March 11, 2008

Diseconomies of scale

One of the scary myths of the anti-capitalist movement is that companies grow ad infinitum, and in the end you end up with one single giant corporation that runs everything in much the same way as a soviet command economy. This is not the case in reality, and for many of the same reasons that the soviet command economy failed (but with a lot fewer dead people along the way).

As a company gets bigger the bureaucracy needed to run it also gets bigger, and as the bureaucracy gets bigger the entity as a whole becomes less efficient. To begin with these bureaucratic inefficiencies are overwhelmed by the new efficiencies of scale but eventually you reach a point where there are no more efficiencies of scale to be had and the inefficiencies of bureaucracy dominate.

Companies are not motivated by becoming as big as possible, but by becoming as profitable as possible and there comes a point where by becoming any bigger they become less profitable. Cadbury/Schweppes has gone beyond that point and so is not splitting itself up to try and become more profitable in total as two smaller companies than as one massive one.

Anything run as a function of the state however does not have this luxury of trying to find the point where it operates most efficiently by growing or shrinking its total output. It has to generate enough output for everybody that it serves, and have the level of bureaucracy needed for this level of output no matter how inefficient that this makes it.

The NHS, for example, is enormous and controlled by dikat from the centre. It is the third largest employer on the planet behind the Indian railways and the Chinese army (both of which are also state controlled). In it money is spent where the central controllers think the money should be going. Where the people on the front line think this money should be going is rarely the same, and it is the people on the front line know what is needed. Thanks to the layers of bureaucracy and simple numbers involved it is very hard for these signals to get back from the front lines to the people controlling the budgets in any meaningful way.

You can hose the NHS down with money, just as Labour have been doing, and have it disappear without any gain in productivity at all because it is not going to where the people on the front line know it needs to go for that goal. It is hugely unlikely, for example,that when confronted with the need to be more efficient the first thing that GPs would think of would be to pay themselves far more money for doing exactly the same things, and then start a media witch hunt about it. However that is exactly what the government forced upon them.

Only by reducing the amount of bureaucracy between the desires people that pay for and consume its services and those at the front line will it ever even begin to satisfy them, and that cannot happen when it is still this bureaucratic colossus.

5 Comments:

Blogger Thatcher's Child said...

What a great post.

Your points are very true, and I still dont understand why the public cant see this.
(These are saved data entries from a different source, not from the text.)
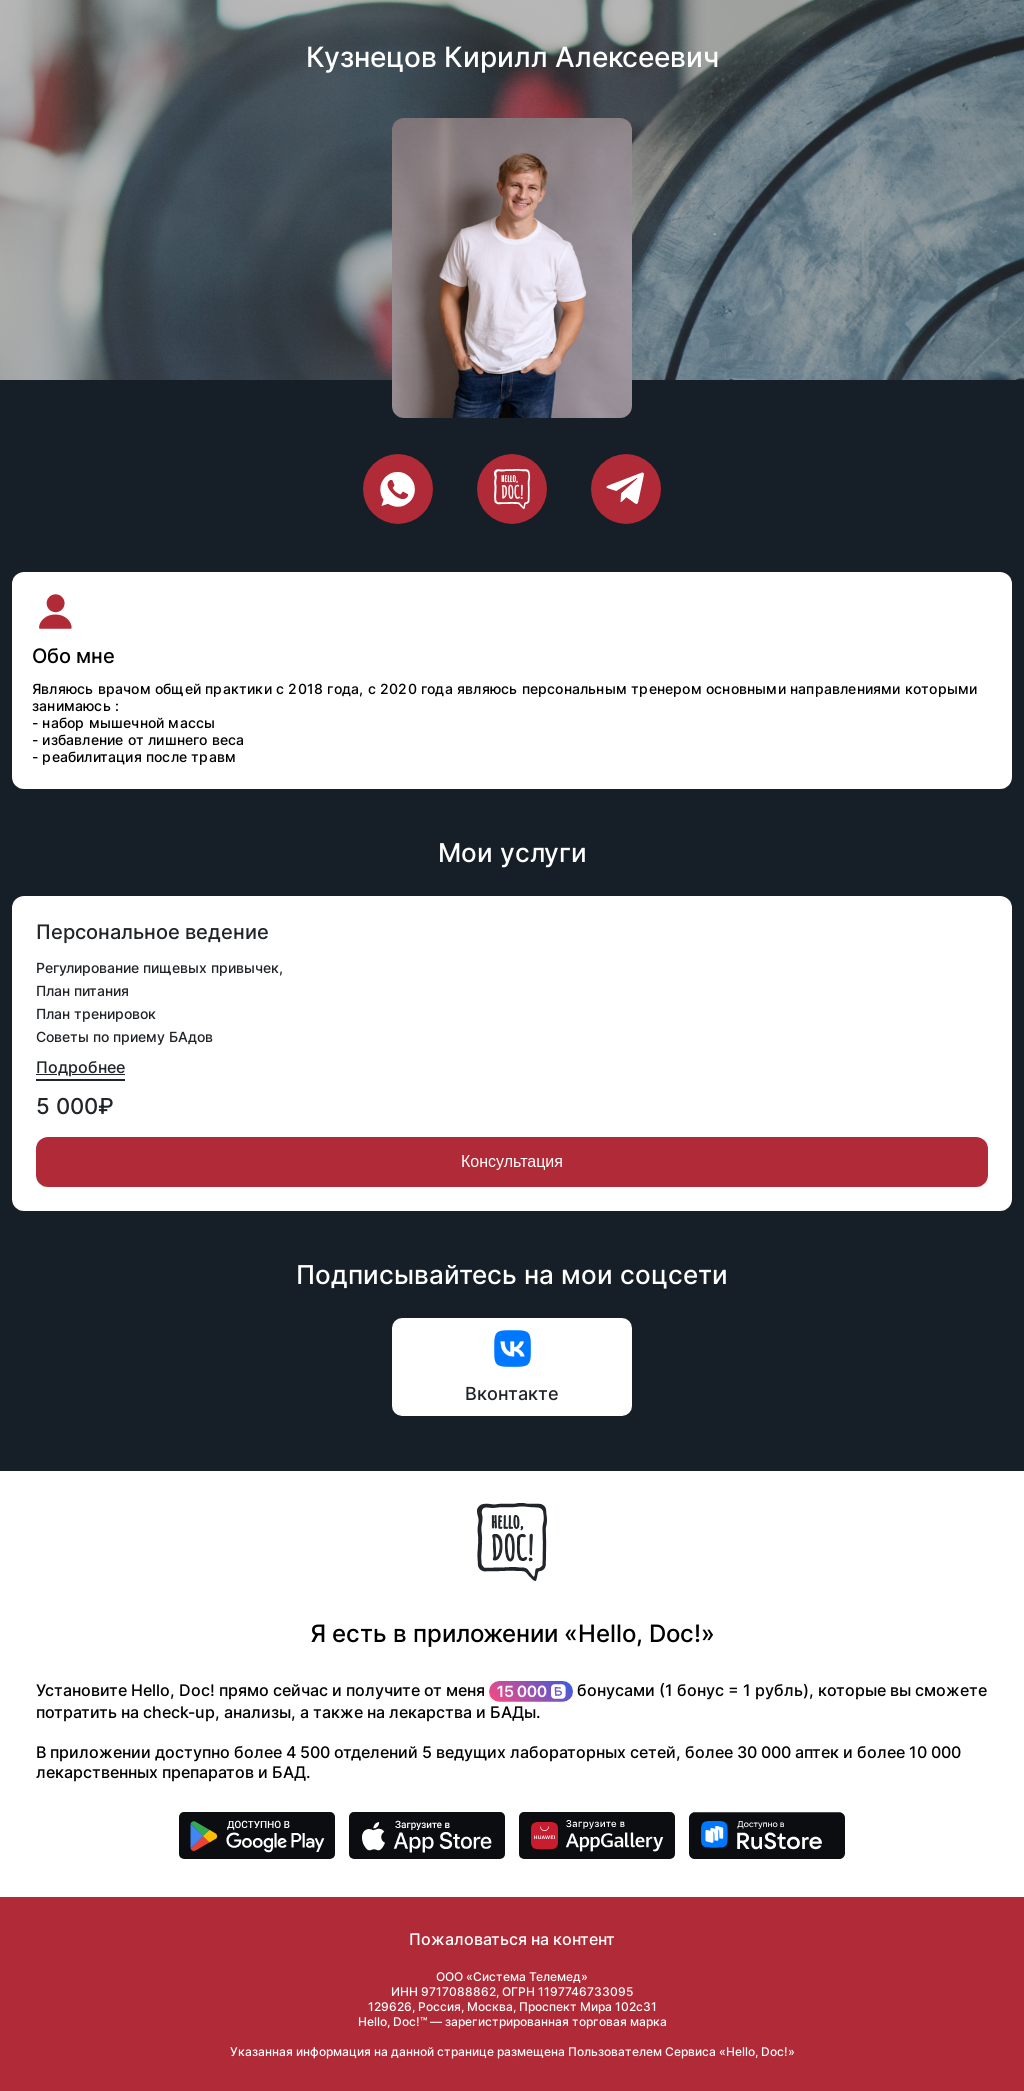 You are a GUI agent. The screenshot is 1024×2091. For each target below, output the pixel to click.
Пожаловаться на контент (512, 1939)
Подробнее (80, 1067)
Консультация (512, 1161) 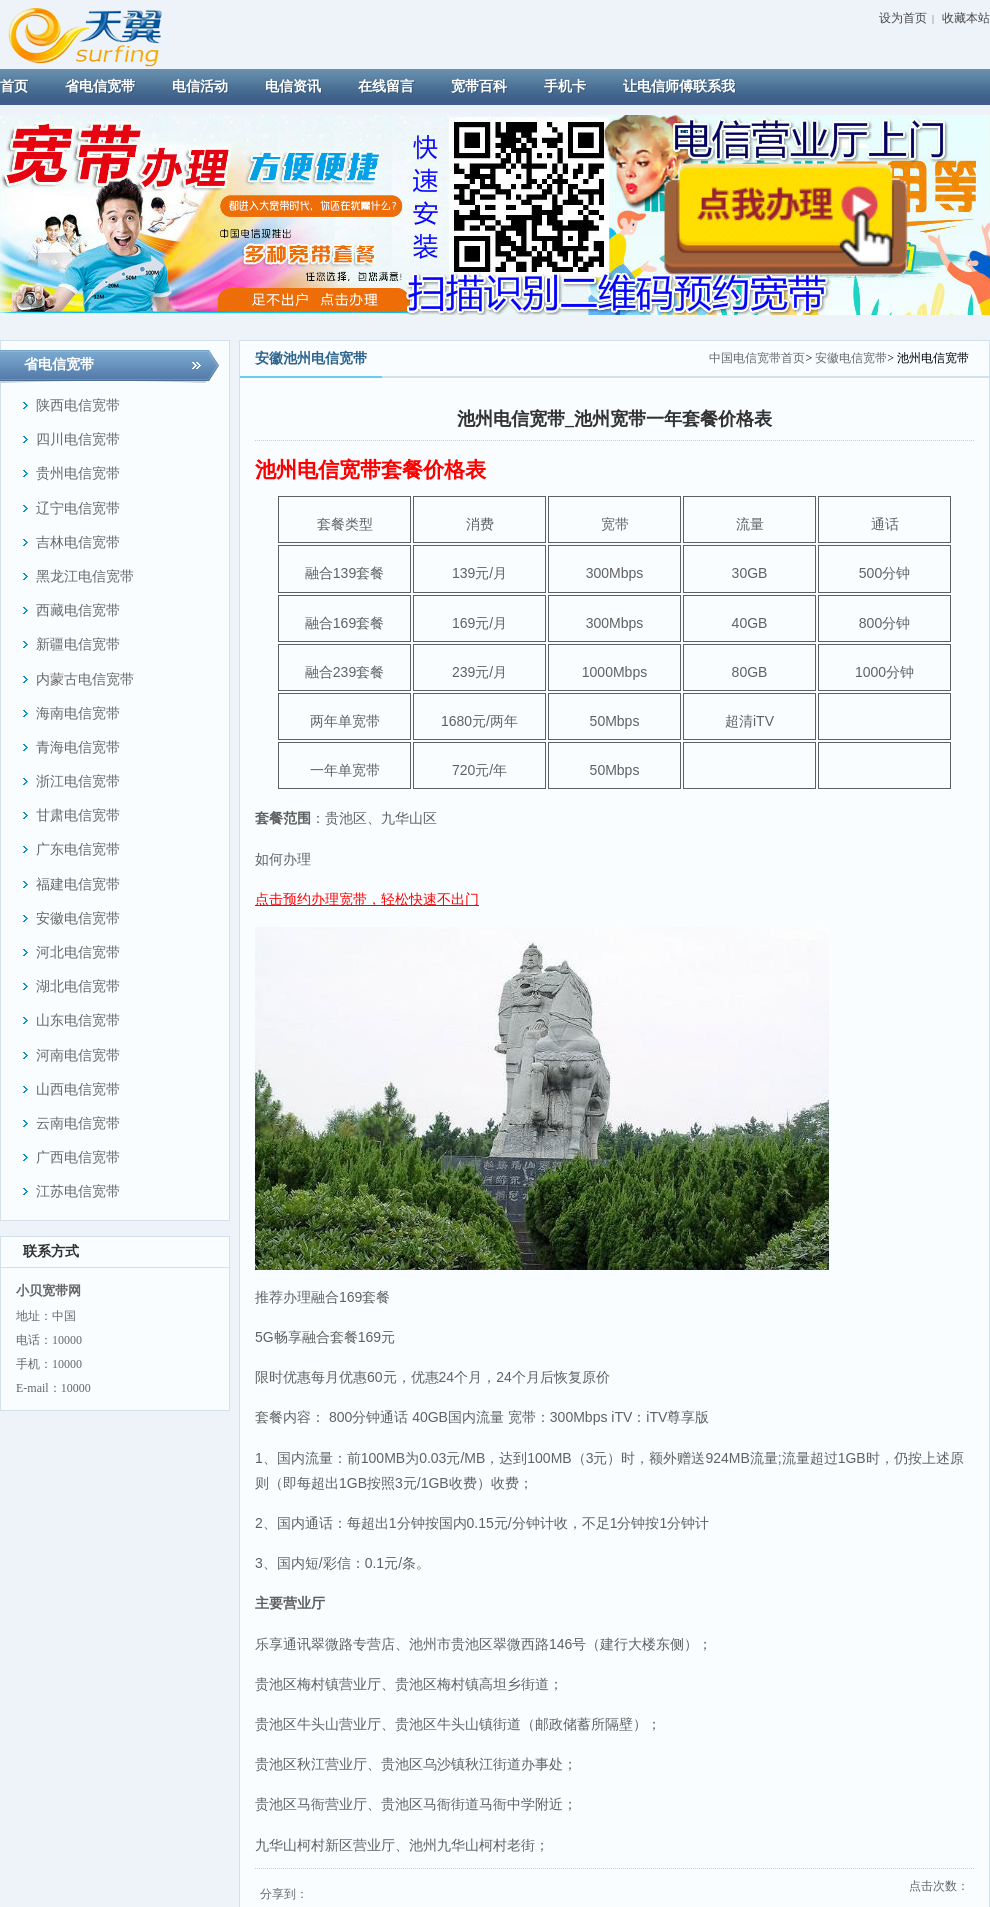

Looking at this the other way, it shows that smaller businesses can be some of the most efficient businesses going - but again reality is so much more complex than this!

I will keep reading your blog, to find out some of your other thought!

9:06 am  
Blogger chris said...

smaller business can be most efficient. It just depends on where the output level with maximum efficiency happens to be, the point where the efficiencies of scale get overwhelmed by the inefficiencies of bureaucracy. This point will be different for every business, so the really difficult bit is trying to find it.

10:53 am  
Blogger John B said...

The money into the NHS hasn't disappeared - it's improved outcomes. Falling productivity means that a (e.g.) 10% rise in spending has delivered an actual, but sub-10%, rise in outcomes - as you'd expect to see when putting more money into a previously-very-cheap system.

2:44 pm  
Blogger chris said...

Perhaps you would like to consult Dr. Crippen about how the latest top down commands are going to lead to many getting more money for doing less work (the witch hunt will come when the government realises what it has done). Or explain why both infant mortality and median average waiting times have been rising.

7:12 pm  
Anonymous Anonymous said...

The bureaucratic burden in an organisation as a function of scale is analogous to a mass of uranium. A small mass allows more neutrons to escape from the surface than are absorbed. As the mass gets larger, more and more neutrons are captured internally. Finally, when the mass is critical, the same number are captured as escape. Just a bit bigger than this, and boom!

Large organisations, especially in the public sector, generate an astounding volume of correspondence. As they get bigger, more and more of it is internal correspondence. Just like with the uranium, at the point where the volume of internal mail exceeds the volume of mail escaping the system, you get a bureaucratic explosion. Every message generates three more until virtually the entire output of the organisation is expended in running itself. This is most apparent in organisations like universities, where in most cases the tipping point was reached some time ago. It is not uncommon for the admin section of a university to consume the preponderance of funding. This is a result of the management being so unwieldy that it requires layer upon layer of meta-management. There's no real cure, unfortunately, since the only people capable of undertaking reform are the very administrators whose jobs would have to go. Turkeys, Christmas, etc.